Victor ESQUIROL
VERSIÓN ORIGINAL (Y DIGITAL)

El espíritu del bosque ondulado

Clásicos del calendario cinéfilo; tradiciones pseudo-navideñas. En las últimas semanas de diciembre, es decir, en la recta final del año, toca hacer retrospectiva. Llegó el momento de poner en orden los recuerdos y los gustos para confeccionar esa lista que, a fin de cuentas, nos retratará como cinéfagos. «Las mejores películas de 2020», proclamamos sin atisbo alguno de pudor o de modestia, dándonos a nosotros mismos esa importancia sin la cual, admitámoslo, seguramente no seguiríamos compartiendo pensamientos en torno al séptimo arte.

En fin, egos aparte, algunos destinamos estos días a hacer retrospectiva sobre una cosecha que, a pesar de las dramáticas circunstancias que la han rodeado en prácticamente cada momento, ha cumplido en la entrega de esa colección de títulos capaces de hacernos olvidar buena parte de las penas propuestas por esta nueva y espantosa «normalidad» pandémica. Por suerte, el cine ha estado siempre ahí, tanto en las salas como en el salón... y aquí está, sorprendiéndonos hasta el ultimísimo momento.

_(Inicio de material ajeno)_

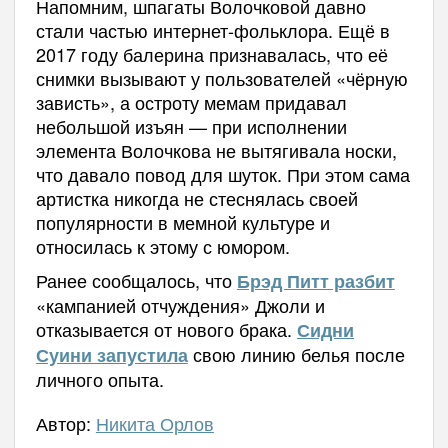
Напомним, шпагаты Волочковой давно
стали частью интернет-фольклора. Ещё в
2017 году балерина признавалась, что её
снимки вызывают у пользователей «чёрную
зависть», а остроту мемам придавал
небольшой изъян — при исполнении
элемента Волочкова не вытягивала носки,
что давало повод для шуток. При этом сама
артистка никогда не стеснялась своей
популярности в мемной культуре и
относилась к этому с юмором.
Ранее сообщалось, что
Брэд Питт разбит
«кампанией отчуждения» Джоли и
отказывается от нового брака.
Сидни
свою линию белья после
Суини запустила
личного опыта.
Автор:
Никита Орлов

Ahí va otra constante que se perpetua por los siglos de los siglos: la de esos films que parece que no quieran llegar a nosotros; que se resisten a ser descubiertos. En estos días, no solo se trata de agudizar la memoria, sino también el radar, porque siguen estrenándose películas, y algunas de ellas, efectivamente, merecen figurar en el panteón de los mejores recuerdos del año. En Apple TV Plus, esa plataforma empeñada en no promocionar debidamente su propio catálogo, encontramos “Wolfwalkers”, nueva joya animada con el sello irlandés de Tomm Moore, autor de las inolvidables “La canción del mar” y “El secreto del libro de Kells” (esa dirigida junto a Nora Twomey). Como en aquellas dos propuestas (ambas, por cierto, se quedaron a las puertas de conquistar el Óscar a la Mejor Película de Animación), se impone la apuesta convencida por la tradición; por unas herramientas que parecían condenadas al olvido en estos tiempos de gloria digital de factorías tan potentes como la Pixar.

Pero no, sigue habiendo pequeños bastiones que aguantan los envites del implacable monstruo del progreso. De repente, cuando menos lo esperábamos, Tomm Moore vuelve a nuestras vidas (esta vez acompañado por Ross Stewart) para llevarnos a la Irlanda del año 1650, un territorio marcado por la imposición –externa– de un nuevo modelo de sociedad: el que concretaría el paso de la aldea a la gran ciudad. En un rincón perdido de «Isla Esmeralda», las cuadrículas de un pueblo amurallado amenazan con extenderse a través de una llanura que, hasta ese momento, estaba dominado por las hipnóticas ondulaciones trazados por una masa forestal infinita. El paraíso terrenal, ese sitio ahora olvidado en el que pervivía la magia, está en peligro de extinción.

Pero el bosque no va a ceder tan fácilmente. En un último intento por esquivar el destino aciago que se le ha adjudicado, conjura sus fuerzas para expulsar del territorio a la amenaza humana: en un abrir y cerrar de ojos, de la maleza surje una horda de lobos, comandada por una mujer y una niña capaces de cambiar de piel, hasta convertirse en dos de las piezas más amenazantes de esta temible jauría.

Moore y Stewart se empapan de embrujo licántropo para contarnos un cuento que, por temática y personajes, recuerda a “La princesa Mononoke”, clásico Ghibli de Hayao Miyazaki. Esto sí, el tono prominentemente adulto de aquel otro diamante de la animación se rebaja aquí para que el conjunto pueda encontrar así la complicidad de la audiencia familiar para la que claramente ha sido concebido. No en vano, “Wolfwalkers” brilla en parte por ser una fábula que luce orgullosa su condición; que disfruta abordando con lucidez didáctica los principales conflictos con los que se va encontrando su historia.

De este modo, el feminismo se descubre como el último refugio ante (y la posible curación para) la barbarie de los hombres, y la identidad nacional se exhibe con los brazos abiertos; con una cordialidad juvenil siempre presta a afianzar una nueva amistad. Todos estos valores son ilustrados (nunca mejor dicho) con un mimo visual que solo puede ser obra del pincel más súper-dotado. Tomm Moore es, efectivamente, uno de los grandes maestros del cine de animación a nivel mundial. Bajo su dirección, la fantasía toma unos trazos y una paleta de colores que creíamos que solo podrían existir en nuestros sueños más exquisitos.